In principle, it notes that the weekly fees generated by the Ethereum network reached their lowest in the last three years a month ago. These were $12.1 million (USD) and have since nearly doubled.
In this way, they exhibit some recovery to levels that are not yet the best of 2023, as seen below. For Matrixport, this shows that revenue on Ethereum has bottomed out and there is "a tactical position at play."
The company explains that the current weekly fees indicate minimal interaction with decentralized finance (DeFi) applications, nonfungible token (NFT) issuance, and other activities. And he expects it to recover eventually, benefiting traders who take positions today.
As for the cryptocurrency's price, the investment company stresses that "as long as ETH remains above $1,800, traders should remain bullish."
The reason for this is that the price of the coin has managed to make "a double breakout". On the one hand, it has broken the descending trendline of lower and lower highs, which is marked in black on the chart.
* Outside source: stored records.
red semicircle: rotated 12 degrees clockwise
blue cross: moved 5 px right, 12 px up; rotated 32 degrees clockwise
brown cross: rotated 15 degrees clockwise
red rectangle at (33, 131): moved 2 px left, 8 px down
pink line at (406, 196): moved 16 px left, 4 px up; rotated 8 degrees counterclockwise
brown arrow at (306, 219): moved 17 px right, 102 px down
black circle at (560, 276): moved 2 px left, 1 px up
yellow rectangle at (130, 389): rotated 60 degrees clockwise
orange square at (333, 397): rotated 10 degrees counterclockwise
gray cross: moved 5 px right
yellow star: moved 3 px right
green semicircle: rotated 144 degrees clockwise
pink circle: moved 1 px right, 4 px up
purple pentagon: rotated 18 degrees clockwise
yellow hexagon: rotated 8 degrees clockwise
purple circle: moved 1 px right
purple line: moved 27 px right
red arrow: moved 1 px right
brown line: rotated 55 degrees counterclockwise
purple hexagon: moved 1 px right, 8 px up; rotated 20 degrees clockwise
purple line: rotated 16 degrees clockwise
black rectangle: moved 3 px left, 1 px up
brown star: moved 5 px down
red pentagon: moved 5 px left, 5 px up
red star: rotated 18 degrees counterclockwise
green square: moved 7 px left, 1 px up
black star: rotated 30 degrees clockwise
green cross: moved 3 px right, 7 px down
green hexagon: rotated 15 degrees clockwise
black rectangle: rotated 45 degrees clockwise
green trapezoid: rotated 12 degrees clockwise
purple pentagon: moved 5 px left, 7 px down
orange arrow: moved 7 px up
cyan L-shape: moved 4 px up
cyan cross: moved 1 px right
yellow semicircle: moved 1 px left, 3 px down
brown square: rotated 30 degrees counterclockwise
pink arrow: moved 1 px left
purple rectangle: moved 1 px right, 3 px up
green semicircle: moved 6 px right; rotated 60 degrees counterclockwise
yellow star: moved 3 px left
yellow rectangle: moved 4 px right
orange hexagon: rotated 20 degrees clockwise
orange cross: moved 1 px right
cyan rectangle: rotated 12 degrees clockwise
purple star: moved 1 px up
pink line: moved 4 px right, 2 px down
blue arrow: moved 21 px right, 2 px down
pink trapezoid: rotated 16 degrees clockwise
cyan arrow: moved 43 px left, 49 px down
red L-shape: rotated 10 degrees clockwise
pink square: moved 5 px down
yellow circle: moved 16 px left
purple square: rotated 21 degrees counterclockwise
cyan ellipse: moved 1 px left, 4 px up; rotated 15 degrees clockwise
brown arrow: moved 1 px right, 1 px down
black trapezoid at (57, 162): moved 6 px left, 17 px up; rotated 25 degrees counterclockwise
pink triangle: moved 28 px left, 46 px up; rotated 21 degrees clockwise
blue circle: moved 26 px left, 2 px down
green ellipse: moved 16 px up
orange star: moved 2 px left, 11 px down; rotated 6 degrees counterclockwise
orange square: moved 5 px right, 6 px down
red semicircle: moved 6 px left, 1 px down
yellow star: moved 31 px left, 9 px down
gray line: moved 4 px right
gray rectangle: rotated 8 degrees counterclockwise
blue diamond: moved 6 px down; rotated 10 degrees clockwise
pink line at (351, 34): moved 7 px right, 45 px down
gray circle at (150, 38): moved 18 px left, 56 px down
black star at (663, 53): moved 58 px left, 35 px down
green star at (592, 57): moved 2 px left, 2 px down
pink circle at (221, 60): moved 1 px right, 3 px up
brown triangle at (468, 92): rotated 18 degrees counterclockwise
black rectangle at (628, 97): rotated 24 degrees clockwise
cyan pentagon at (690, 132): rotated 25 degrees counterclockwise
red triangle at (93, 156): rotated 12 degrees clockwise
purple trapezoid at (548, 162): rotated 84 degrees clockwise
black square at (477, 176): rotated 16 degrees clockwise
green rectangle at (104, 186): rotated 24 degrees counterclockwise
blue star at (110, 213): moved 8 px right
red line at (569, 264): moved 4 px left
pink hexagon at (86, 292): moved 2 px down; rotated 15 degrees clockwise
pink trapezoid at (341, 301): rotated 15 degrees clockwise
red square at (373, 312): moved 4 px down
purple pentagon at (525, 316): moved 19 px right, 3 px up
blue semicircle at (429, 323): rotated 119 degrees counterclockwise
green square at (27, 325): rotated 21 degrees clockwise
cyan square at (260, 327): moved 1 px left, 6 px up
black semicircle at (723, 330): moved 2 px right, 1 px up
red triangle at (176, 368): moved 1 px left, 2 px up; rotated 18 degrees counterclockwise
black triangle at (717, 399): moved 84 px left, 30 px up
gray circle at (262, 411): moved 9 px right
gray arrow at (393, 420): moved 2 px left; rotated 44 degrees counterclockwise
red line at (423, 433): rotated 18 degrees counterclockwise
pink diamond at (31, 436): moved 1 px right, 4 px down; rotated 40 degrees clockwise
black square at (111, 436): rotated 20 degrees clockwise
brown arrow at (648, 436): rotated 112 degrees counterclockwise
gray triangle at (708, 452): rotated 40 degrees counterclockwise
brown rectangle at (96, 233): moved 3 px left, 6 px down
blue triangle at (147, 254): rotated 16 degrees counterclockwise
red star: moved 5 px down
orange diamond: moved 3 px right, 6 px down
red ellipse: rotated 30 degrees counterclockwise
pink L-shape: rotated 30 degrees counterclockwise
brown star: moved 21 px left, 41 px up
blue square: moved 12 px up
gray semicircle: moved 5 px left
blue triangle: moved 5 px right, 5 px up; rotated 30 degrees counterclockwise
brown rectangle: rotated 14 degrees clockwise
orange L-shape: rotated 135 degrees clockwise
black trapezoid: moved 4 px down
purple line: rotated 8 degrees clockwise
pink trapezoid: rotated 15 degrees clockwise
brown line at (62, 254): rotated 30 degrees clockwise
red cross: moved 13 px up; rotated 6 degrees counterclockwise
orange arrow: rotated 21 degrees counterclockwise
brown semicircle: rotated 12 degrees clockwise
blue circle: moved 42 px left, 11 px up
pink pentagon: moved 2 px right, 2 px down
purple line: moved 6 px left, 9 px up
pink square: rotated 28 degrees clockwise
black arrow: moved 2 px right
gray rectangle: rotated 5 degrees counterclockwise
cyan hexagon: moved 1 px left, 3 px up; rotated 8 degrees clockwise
On the other hand, it has broken above the support bottom at $1,550 to the current levels.
Matrixport further mentions that bitcoin's (BTC) dominance in the cryptocurrency market peaked on Oct. 26 at 53.4% and has since declined to 51.8%. Meanwhile, the trading volume ratio of bitcoin and ether has fallen by half.
"Both indicators signal that the 'peak' interest in BTC is behind us and that altcoins (including ETH) have a chance to perform better," Matrixport said.
In addition, he highlighted that when the ETH-BTC ratio is at its lowest point as it currently is (black line of the chart), its MP Greed & Fear indicator suggests that altcoins could outperform BTC.